Page 1 of 1

Lookup stage

Posted: Thu Sep 16, 2010 2:37 am
by srinivas.nettalam
Hi ,
Please let me know whether the conception below is right.
If the primary and reference links have the same column names for non-key columns, then even though the reference column is pulled the data in it is the data from primary link's column.
Please let me know on this ....

Posted: Thu Sep 16, 2010 3:46 am
by ray.wurlod
Welcome aboard.

You really haven't given enough information - I am presuming that your question refers to a Lookup stage.

The answer is "maybe". On the output link of the stage you can control which input columns get mapped to output columns.

Question on Lookup stage

Posted: Thu Sep 16, 2010 4:09 am
by srinivas.nettalam
Sorry for not being clear.Here is my concern.Primary link has 2 columns EMP_ID ,EMP_NAME and Reference link has 2 columns EMP_ID and EMP_NAME.key to lookup is EMP_ID and EMP_NAME from reference is mapped to output.Though reference.EMP_NAME is mapped ,the data in that would be the data from primary link,is that true?[/quote]

Posted: Thu Sep 16, 2010 4:18 am
by PhilHibbs
Yes, because if the lookup fails (and you have Continue selected in the input link's Lookup Failure option) then you will get the stream's value and not the NULL of a failed lookup. You can map the lookup link's value to another field if you want, so that you can see which ones failed the lookup further downstream.

Posted: Thu Sep 16, 2010 4:28 am
by srinivas.nettalam
PhilHibbs,
Thank you very much.

Posted: Thu Sep 16, 2010 6:02 am
by srinivas.nettalam
Does it happen only when "continue" is selected?what data would be present if any of the other options is selected?

Posted: Thu Sep 16, 2010 6:29 am
by jpraveen
Hi Srinivas

Continue is like LEFT JOIN,
Drop is like INNER JOIN,
Reject- the record goes to Reject link,
Fail-we can make Lookup to fail when the condition not met and tha job grt Aborted.

Posted: Thu Sep 16, 2010 6:30 am
by kwwilliams
In your case continue would not be recommended.

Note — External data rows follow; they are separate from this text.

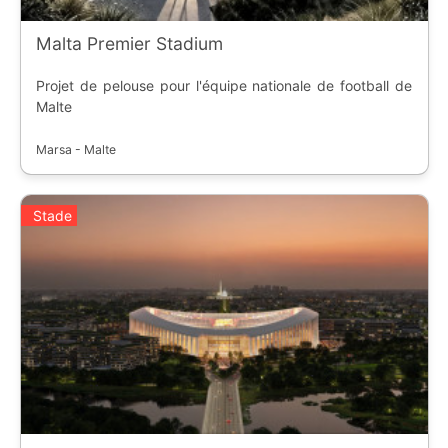
Malta Premier Stadium
Projet de pelouse pour l'équipe nationale de football de
Malte
Marsa - Malte
Stade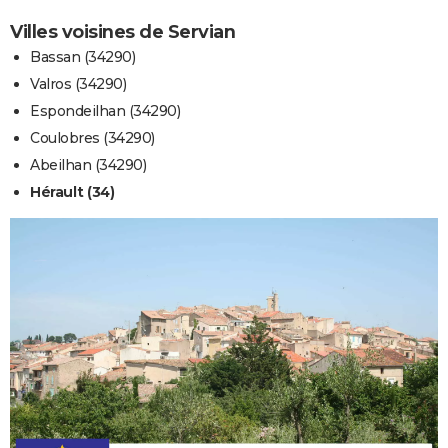
Villes voisines de Servian
Bassan (34290)
Valros (34290)
Espondeilhan (34290)
Coulobres (34290)
Abeilhan (34290)
Hérault (34)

You should chose reject which would allow you to separate out your matched and unmatched records from the lookup.

You can then handle your rejects (set the empid and name to null or some other value) and then funnel the results together. In general this type of construct gives more visibility into what is occurring in the job. Many people prefer to continue and then handle the lookup failure in a downstream transformer. I prefer to lookup and reject, because it give more verbose information to whomever would be supporting the ETL I write.

Posted: Thu Sep 16, 2010 7:25 am
by srinivas.nettalam
Please pardon me for not being clear with the question from the beginning.
My question is only regarding the functionality of lookup stage only and not regarding any requirement.

If the primary and reference have same column name as per my previous question ,and reference.EMP_NAME is mapped to ouput,the data that flows to output is from stream.EMP_NAME though stream.EMP_NAME is not mapped to any of the output columns

Posted: Thu Sep 16, 2010 9:20 am
by kwwilliams
Interview question??

If you use continue and mapped the reference as the output, the result would be null if the lookup failed and you would have to handle it downstream.

Reject would only allow matches out the primary stream while creating a reject stream.

Fail would cause the entire job to fail.

Posted: Thu Sep 16, 2010 4:19 pm
by kumar_s
Yes, Datastage will drop the columns from the Lookup internally and will Keep the columns from Main stream to the output.